My favourite salt and pepper shaker set that transforms the surface it sits on from a hard surface to one that implies the surface’s permeability is this one:
It consists of just those two quite elegant and curvy triangular shapes–each on their own an interestingly abstract sculpture, perhaps. But somehow, together, their representational intent becomes clear: they are, in fact, shark’s fins, and thus imply the remainder of two sharks lurking just under the surface.

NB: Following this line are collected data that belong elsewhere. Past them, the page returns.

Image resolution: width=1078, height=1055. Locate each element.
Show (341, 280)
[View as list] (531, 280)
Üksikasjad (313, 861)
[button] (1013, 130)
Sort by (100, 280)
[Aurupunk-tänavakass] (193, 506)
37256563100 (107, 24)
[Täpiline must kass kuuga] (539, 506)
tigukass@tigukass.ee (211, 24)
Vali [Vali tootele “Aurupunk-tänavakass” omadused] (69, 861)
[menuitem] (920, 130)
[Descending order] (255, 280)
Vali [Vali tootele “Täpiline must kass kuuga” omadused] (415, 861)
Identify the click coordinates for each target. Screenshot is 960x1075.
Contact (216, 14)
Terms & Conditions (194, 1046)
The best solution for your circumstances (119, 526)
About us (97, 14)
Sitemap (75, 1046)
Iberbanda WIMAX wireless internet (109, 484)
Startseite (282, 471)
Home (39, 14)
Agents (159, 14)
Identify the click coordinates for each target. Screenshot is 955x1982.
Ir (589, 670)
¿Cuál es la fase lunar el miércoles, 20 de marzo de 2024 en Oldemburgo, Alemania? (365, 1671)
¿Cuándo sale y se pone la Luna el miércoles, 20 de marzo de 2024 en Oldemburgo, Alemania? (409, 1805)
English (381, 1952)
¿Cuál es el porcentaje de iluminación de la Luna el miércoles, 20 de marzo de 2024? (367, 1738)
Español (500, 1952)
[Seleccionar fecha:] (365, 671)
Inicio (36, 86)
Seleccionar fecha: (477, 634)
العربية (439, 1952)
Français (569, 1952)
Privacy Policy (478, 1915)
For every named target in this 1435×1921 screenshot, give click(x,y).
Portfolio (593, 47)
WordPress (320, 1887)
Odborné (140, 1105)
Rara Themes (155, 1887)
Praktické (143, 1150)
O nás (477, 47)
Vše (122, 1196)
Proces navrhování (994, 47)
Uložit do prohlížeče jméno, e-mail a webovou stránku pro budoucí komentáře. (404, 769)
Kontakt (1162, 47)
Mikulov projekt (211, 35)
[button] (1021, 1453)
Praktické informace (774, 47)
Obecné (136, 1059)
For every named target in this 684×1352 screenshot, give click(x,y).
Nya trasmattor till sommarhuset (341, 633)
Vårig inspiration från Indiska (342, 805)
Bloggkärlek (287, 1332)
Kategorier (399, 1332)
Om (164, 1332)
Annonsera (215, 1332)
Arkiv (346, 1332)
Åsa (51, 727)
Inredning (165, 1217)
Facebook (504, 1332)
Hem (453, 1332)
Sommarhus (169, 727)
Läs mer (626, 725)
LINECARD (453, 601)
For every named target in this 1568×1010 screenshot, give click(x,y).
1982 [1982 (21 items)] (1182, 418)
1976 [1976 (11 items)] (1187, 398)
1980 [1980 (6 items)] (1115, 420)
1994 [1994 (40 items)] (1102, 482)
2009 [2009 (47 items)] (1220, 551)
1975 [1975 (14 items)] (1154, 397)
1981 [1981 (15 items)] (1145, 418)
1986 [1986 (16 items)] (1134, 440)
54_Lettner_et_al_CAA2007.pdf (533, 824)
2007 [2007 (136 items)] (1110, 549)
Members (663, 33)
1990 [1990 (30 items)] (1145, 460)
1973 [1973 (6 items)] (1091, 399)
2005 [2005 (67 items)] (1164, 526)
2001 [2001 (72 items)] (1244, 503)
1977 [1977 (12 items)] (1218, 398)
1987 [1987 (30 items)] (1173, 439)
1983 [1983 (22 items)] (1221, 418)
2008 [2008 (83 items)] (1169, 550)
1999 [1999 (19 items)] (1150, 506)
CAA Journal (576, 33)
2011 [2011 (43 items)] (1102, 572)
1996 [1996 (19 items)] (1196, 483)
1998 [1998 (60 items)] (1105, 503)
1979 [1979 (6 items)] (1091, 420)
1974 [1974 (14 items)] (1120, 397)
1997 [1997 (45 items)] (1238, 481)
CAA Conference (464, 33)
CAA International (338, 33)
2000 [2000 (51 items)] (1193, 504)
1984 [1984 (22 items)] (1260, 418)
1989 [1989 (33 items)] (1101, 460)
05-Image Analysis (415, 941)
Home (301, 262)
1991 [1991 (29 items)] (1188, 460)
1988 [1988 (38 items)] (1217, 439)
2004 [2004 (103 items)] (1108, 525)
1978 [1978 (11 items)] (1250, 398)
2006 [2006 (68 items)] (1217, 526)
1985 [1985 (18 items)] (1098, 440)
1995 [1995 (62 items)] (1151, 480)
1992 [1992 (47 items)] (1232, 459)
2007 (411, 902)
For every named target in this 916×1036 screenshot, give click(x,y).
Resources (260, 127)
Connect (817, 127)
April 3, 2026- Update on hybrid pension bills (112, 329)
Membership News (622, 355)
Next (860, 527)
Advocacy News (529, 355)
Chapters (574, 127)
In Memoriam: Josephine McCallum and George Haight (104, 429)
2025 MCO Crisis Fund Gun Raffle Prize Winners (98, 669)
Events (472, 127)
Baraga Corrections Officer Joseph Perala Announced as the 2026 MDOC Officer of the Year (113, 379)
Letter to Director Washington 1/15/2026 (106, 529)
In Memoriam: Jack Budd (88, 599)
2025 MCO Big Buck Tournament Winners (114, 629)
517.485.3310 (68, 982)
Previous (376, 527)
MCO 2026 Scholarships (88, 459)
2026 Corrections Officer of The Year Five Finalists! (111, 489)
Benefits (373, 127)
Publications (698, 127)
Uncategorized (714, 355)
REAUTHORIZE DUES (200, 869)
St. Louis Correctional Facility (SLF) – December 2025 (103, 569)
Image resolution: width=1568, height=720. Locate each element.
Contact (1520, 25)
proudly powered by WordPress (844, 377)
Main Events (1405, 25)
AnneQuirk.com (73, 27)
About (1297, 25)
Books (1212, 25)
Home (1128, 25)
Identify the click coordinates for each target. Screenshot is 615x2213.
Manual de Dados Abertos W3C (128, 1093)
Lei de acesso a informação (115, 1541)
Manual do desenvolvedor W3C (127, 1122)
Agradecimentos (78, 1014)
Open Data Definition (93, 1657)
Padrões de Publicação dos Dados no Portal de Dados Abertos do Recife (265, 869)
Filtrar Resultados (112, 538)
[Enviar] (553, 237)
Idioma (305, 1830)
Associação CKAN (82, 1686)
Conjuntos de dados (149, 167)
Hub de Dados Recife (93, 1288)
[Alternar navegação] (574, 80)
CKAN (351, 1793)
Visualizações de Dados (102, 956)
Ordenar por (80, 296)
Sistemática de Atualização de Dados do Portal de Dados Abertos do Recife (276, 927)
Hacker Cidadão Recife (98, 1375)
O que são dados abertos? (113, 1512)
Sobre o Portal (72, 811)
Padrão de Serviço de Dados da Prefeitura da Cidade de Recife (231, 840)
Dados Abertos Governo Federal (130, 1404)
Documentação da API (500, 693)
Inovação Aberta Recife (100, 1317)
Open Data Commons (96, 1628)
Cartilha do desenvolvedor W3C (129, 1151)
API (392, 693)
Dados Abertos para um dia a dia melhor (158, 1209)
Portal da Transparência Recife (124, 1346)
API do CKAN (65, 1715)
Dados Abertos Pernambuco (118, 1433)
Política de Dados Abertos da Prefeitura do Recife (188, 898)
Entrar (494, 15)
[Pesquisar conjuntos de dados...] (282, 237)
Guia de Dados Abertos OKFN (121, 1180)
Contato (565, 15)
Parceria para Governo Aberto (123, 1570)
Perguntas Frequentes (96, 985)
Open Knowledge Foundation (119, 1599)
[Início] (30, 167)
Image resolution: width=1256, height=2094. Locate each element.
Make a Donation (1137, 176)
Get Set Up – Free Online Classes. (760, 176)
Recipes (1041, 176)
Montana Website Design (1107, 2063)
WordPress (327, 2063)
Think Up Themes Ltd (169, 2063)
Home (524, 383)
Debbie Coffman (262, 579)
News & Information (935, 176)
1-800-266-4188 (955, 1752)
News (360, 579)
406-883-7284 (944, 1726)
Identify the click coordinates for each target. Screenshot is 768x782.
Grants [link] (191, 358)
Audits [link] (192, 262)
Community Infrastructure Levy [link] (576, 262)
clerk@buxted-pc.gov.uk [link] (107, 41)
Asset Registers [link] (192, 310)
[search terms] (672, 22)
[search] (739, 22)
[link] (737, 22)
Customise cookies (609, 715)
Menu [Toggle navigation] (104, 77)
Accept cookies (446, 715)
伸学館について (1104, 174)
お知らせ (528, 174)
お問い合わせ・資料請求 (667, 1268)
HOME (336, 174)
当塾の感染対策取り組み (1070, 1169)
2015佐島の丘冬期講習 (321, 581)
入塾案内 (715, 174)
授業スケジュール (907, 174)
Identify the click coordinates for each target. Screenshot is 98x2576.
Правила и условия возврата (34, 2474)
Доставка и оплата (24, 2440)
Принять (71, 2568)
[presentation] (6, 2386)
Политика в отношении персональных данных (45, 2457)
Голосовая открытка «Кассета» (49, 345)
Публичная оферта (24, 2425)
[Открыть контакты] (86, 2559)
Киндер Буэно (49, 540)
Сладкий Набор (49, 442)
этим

This pair has an economy rarely found in novelty salt and pepper shaker sets: it is a decidedly simple and understated evocation of the objects it represents. What is surprisingly, therefore, is that there is still a novelty salt and pepper shaker set kind of vibe to it. That vibe comes, I think, from the fact that the set is just a tiny bit of a witty joke, or maybe more accurately a puzzle. You have to look at it for a while before you see what objects these apparently abstract shapes does quite literally represent. There’s something cute about that–something very salt-and-peppery. There’s the sense that the invisible sharks lurking beneath that surface might have luxurious eyelashes and lipstick around their mouths. And yet, still, the aesthetically pleasing simplicity of the shapes remain. So this, then, is a paradoxical set, somehow both elegant and kitschy. Only in the weirder reaches of the salt and pepper shaker set miniverse could you find that particularly weird combination.